> **Exercise aim**
All lines with the word "exception" must be pulled from the entries below.

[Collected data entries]
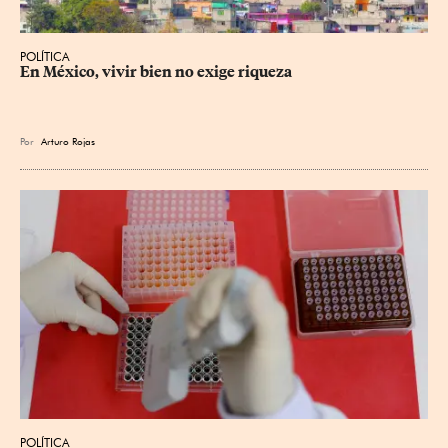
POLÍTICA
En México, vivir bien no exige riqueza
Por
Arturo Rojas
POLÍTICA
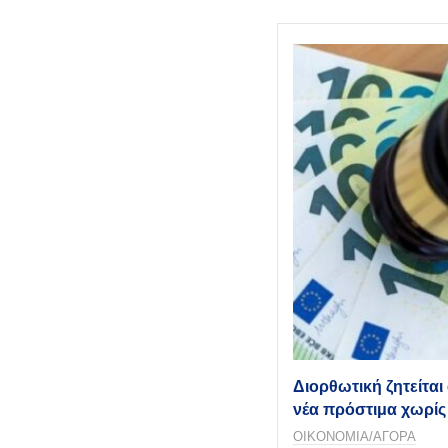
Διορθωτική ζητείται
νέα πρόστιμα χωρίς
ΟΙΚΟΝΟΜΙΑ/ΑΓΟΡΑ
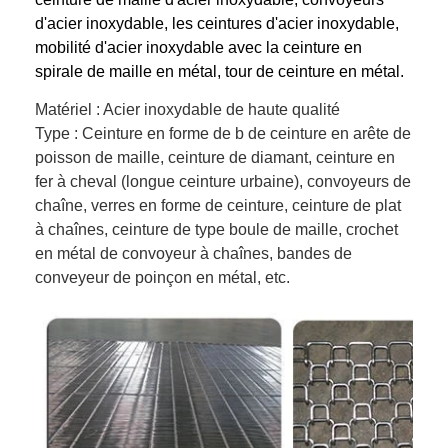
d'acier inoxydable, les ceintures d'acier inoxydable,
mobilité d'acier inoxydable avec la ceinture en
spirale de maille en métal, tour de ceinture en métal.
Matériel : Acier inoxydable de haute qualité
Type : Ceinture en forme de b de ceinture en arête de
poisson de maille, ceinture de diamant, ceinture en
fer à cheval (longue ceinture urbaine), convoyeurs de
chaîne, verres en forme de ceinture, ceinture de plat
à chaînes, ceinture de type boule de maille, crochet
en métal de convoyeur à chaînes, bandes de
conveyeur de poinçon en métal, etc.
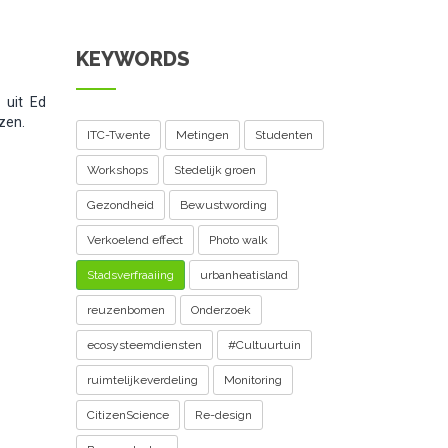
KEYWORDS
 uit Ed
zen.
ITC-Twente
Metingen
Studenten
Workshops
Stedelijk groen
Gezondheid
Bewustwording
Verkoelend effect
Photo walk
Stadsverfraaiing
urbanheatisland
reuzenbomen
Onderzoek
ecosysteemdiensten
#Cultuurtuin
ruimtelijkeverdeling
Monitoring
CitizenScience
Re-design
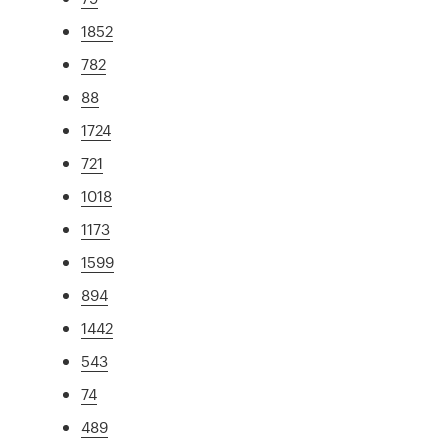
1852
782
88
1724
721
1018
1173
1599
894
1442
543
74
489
---
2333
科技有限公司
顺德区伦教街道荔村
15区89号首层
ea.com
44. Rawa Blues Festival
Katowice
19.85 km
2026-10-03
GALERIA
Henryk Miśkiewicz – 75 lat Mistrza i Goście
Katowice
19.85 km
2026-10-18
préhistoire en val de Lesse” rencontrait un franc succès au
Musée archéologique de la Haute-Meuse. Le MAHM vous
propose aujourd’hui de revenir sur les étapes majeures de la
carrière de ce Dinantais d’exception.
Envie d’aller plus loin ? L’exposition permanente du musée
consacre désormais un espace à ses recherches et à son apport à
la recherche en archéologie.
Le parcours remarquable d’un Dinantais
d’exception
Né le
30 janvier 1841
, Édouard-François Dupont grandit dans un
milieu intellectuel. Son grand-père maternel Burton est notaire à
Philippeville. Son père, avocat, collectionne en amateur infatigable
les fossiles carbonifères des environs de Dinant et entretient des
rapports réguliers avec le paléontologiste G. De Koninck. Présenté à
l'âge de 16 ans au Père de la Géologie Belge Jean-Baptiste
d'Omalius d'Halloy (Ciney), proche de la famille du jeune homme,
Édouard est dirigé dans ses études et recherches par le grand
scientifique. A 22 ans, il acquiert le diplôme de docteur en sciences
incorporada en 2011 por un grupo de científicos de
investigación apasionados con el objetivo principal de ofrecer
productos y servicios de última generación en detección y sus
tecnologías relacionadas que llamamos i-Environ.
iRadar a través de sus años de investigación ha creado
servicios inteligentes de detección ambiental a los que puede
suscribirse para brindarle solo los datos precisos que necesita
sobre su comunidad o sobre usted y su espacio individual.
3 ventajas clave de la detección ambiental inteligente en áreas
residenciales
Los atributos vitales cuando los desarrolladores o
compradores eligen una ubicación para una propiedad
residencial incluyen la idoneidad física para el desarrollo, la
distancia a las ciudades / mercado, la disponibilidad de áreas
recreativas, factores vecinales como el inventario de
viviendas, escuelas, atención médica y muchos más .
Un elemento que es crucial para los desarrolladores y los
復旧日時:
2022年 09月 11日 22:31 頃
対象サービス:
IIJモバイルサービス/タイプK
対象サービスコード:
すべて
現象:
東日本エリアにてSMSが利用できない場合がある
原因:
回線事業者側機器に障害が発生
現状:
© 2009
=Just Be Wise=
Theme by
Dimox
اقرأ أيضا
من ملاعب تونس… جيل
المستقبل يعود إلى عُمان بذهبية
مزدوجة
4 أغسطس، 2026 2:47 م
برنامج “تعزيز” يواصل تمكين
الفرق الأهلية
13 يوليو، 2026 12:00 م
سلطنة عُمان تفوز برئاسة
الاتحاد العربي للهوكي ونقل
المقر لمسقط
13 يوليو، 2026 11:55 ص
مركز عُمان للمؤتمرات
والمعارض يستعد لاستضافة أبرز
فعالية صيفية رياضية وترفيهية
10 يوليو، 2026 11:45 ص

> **Response to this task**
carrière de ce Dinantais d’exception.
d’exception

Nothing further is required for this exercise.